Changing the echo in the Tennessee mountains
Gen-Rx: First Runner up
With any patient outreach initiative it is important to look for new and innovative ways to make an impact. This is especially true when tackling the ever-changing problem of prescription drug abuse. At the East Tennessee State University (ETSU) Bill Gatton College of Pharmacy, we took an innovative approach to preventing prescription drug abuse.
Our philosophy is to educate ourselves and other health care providers about this problem, which led us to develop our Provider Toolkit. Working interprofessionally with students from other disciplines, we developed the toolkit to educate and empower those involved in delivering patient care. The goal of this collaborative effort was to educate health care
providers about the scope of the problem at hand, provide useful tools for educating patients, and develop ways to help patients suffering from the disease of addiction.
Power of the toolkit
The Provider Toolkit is based on 10 universal precautions for prescribing controlled substances, which enlists the expertise of each health care provider involved in the care of the patient. The precautions are explained in detail through a comprehensive PowerPoint presentation that is delivered to providers by an interprofessional team of students. Part of the presentation includes an interactive video case study. Through this case study, the audience is able to see simple mistakes that could lead to prescription drug abuse.
Some examples demonstrated in the video case study include taking a poor medical history, performing an inadequate physical exam, and failing to counsel a patient about a new prescription. This video illustrates that the addiction isn’t just the patient’s fault—the entire health care team also played a role. The toolkit is useful for raising awareness and it provides a platform for all the materials discussed throughout the presentation. Check it out at .
ETSU Generation Rx leaders Jake Peters and Brandie LeBlanc Clawson enjoy sharing information with young students at a local health fair.
We realized that our goal of preventing prescription drug abuse and misuse was a multi-faceted problem, and educating the youth was only one form of prevention. With this in mind, we had an idea to make this program not only a pharmacy program, but also health care provider program.

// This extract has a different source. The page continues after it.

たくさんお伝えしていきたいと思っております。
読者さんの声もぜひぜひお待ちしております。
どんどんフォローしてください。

At ETSU, we have the privilege of being on a campus that houses the colleges of medicine, nursing, rehabilitative services, public health, and pharmacy. Within these colleges, all students are trained to do what is best for their patients. Having access to all of these health care providers allowed us to work as a team to develop and implement the Provider Toolkit. Our program has been a success because we have been willing to collaborate with other groups.
Collaboration is key
Since the founding of our program, we realized that collaborating with others was the best way to spread our message. Starting small, we engaged a local juvenile detention center as one of our first community partners. From this humble beginning, the word spread to other groups working with high-risk children such as the Boys and Girls Club and local school systems.

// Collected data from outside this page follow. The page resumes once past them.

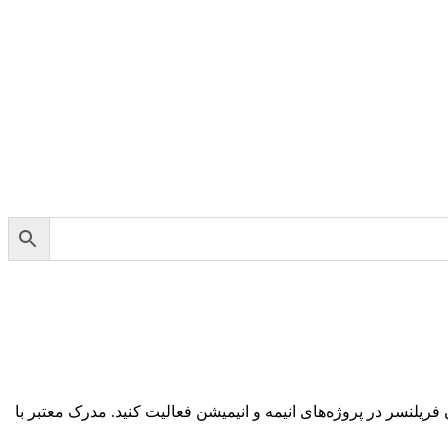
Grease Pen، شما می‌توانید در استودیوهای انیمیشن، پلتفرم‌های دیجیتال (مانند YouTube یا Patreon)، یا به‌عنوان فریلنسر در پروژه‌های انیمه و انیمیشن فعالیت کنید. مدرک معتبر با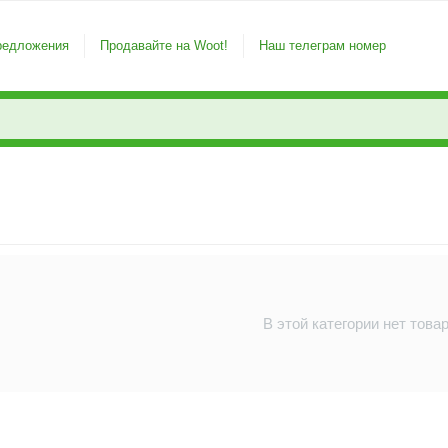
редложения
Продавайте на Woot!
Наш телеграм номер
В этой категории нет това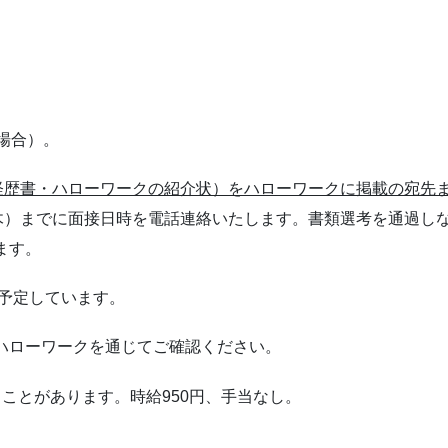
場合）。
経歴書・ハローワークの紹介状）をハローワークに掲載の宛先
（木）までに面接日時を電話連絡いたします。書類選考を通過し
ます。
を予定しています。
ハローワークを通じてご確認ください。
ことがあります。時給950円、手当なし。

This past year, we expanded our program because we were willing to be innovative in our thinking and collaborate with other stakeholders. We extended our reach as far as Atlanta by collaborating with the Girls Scouts of Southern Appalachia, moved our western boundary to include Greeneville and Morristown by collaborating with the local school boards, and as far north as Saltville, VA, by partnering with a local church initiative. By finding new ways to reach patients, you will undoubtedly see positive results in the future as well.